The Internal Revenue Service needs to take action to resolve millions of dollars in so-called “frozen credit accounts” that are effectively in a state of limbo, preventing some taxpayers from receiving their tax refunds, according to a new government report.
The report, from the Treasury Inspector General for Tax Administration, examines the accounts, which require special handling or await the occurrence of a pending future event. The IRS’s computer system uses special coding to identity these types of accounts. These situations are commonly referred to as freeze conditions. Taxpayer accounts in “credit” status (in which payments exceed assessments), and also coded with at least one freeze condition, are commonly referred to as frozen credit accounts.
If the freeze conditions are not adequately identified and resolved, TIGTA noted, IRS processing of taxpayer frozen credit accounts can be delayed and taxpayers can be adversely affected by delayed refunds or payments not applied to the proper tax modules.
Frozen credit accounts that are not adequately identified and resolved could also lead to barred assessments, collections and refunds due to the expiration of the applicable statute of limitations; unnecessary payment of additional interest to taxpayers for not issuing applicable refunds on a timely basis; or taxpayer burden if the delayed refunds or payments not applied to the proper tax module affect a taxpayer’s ability to meet their financial obligations.
The IRS has procedural requirements and standardized systemic checks in place to identify and resolve most frozen credit accounts. In addition, the IRS has conducted research projects to help identify ways to improve the processing of these accounts. However, TIGTA’s review found that further IRS actions are still needed to resolve some frozen credit accounts and some IRS computer systems need modifications to better reflect current procedures.
By reviewing samples of three different frozen credit conditions, TIGTA identified 156 individual tax modules with credits of $46.4 million and 128 business tax modules with credits of almost $1.6 billion for which the IRS did not take actions that could have resolved the credit tax modules sooner.
“By improving adherence to its processing procedures and making improvements to certain computer systems, the IRS can minimize resolution delays for many frozen credit accounts,” said TIGTA Inspector General J. Russell George in a statement.
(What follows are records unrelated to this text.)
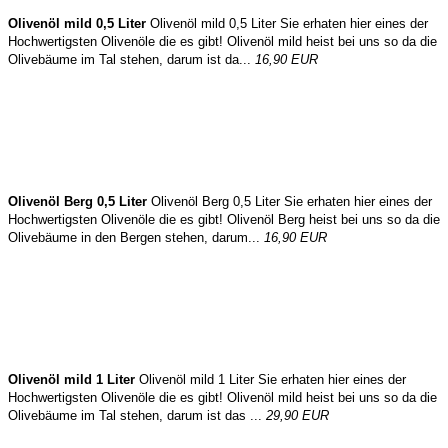
Olivenöl mild 0,5 Liter
Olivenöl mild 0,5 Liter Sie erhaten hier eines der
Hochwertigsten Olivenöle die es gibt! Olivenöl mild heist bei uns so da die
Olivebäume im Tal stehen, darum ist da...
16,90 EUR
Olivenöl Berg 0,5 Liter
Olivenöl Berg 0,5 Liter Sie erhaten hier eines der
Hochwertigsten Olivenöle die es gibt! Olivenöl Berg heist bei uns so da die
Olivebäume in den Bergen stehen, darum...
16,90 EUR
Olivenöl mild 1 Liter
Olivenöl mild 1 Liter Sie erhaten hier eines der
Hochwertigsten Olivenöle die es gibt! Olivenöl mild heist bei uns so da die
Olivebäume im Tal stehen, darum ist das ...
29,90 EUR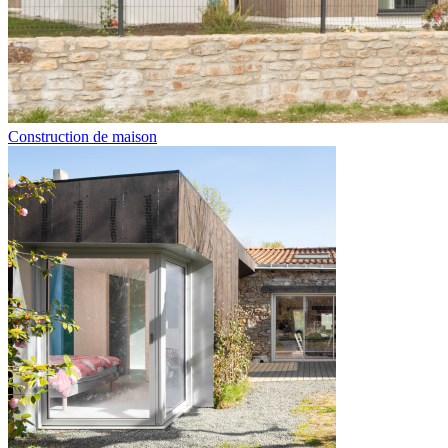
Construction de maison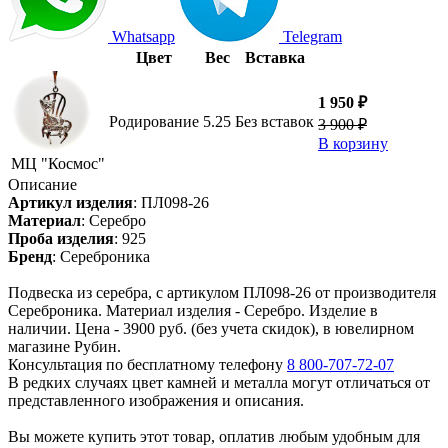
Whatsapp
Telegram
Цвет
Вес
Вставка
1 950 ₽
Родирование
5.25
Без вставок
3 900 ₽
В корзину
МЦ "Космос"
Описание
Артикул изделия
:
ПЛ098-26
Материал
:
Серебро
Проба изделия
:
925
Бренд
:
Сереброника
Подвеска из серебра, с артикулом ПЛ098-26 от производителя
Сереброника. Материал изделия - Серебро. Изделие в
наличии. Цена - 3900 руб. (без учета скидок), в ювелирном
магазине Рубин.
Консультация по бесплатному телефону
8 800-707-72-07
В редких случаях цвет камней и металла могут отличаться от
представленного изображения и описания.
Вы можете купить этот товар, оплатив любым удобным для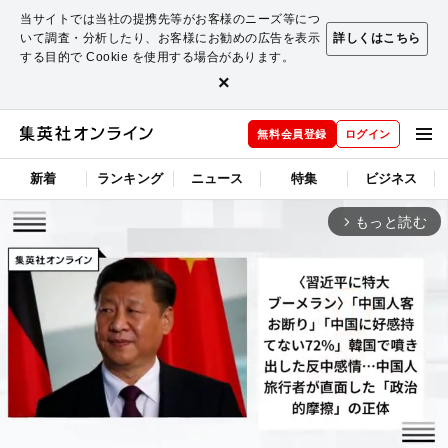
当サイトでは当社の提携先等がお客様のニーズ等につ
いて調査・分析したり、お客様にお勧めの広告を表示
詳しくはこちら
する目的で Cookie を使用する場合があります。
×
無料会員登録
ログイン
新着
ランキング
ニュース
特集
ビジネス
もっと読む
arrow_forward_ios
TIGTA made 10 recommendations for the IRS to re-emphasize its existing procedures, establish and enforce new procedures, and make improvements to its computer systems. In response, IRS management agreed with nine of the 10 recommendations and plans to take appropriate corrective actions. However, IRS management stated that, due to resource constraints, they will not take corrective actions for two of the agreed recommendations related to improving computer systems. For the one disagreed recommendation, IRS management said it believes the current process will ensure that credits are properly resolved within the Offshore Voluntary Disclosure Program. TIGTA contended that it continues to believe that the IRS remains at risk for not resolving frozen credits in taxpayer accounts by not implementing all of the recommendations.
“As you acknowledge in your report, we have detailed procedures and standardized systemic checks to identify and resolve the conditions leading to a frozen credit in a taxpayer’s account,” wrote Karen Schiller, commissioner of the IRS’s Small Business/Self-Employed Division. “Most special conditions are resolved within a few months. And, as you also note in your report, we have initiated research projects to help identify ways to improve frozen credit processing. These projects have resulted in several recommendations, many of which we have implemented with the goal of returning frozen credit accounts to the normal compliance process and providing taxpayer refunds, when appropriate, in a more timely and efficient manner. However, you found that further action is needed to resolve some accounts with frozen credit condition and recommended we take several actions to improve our performance in resolving these accounts. We agree that there are additional actions we can take.”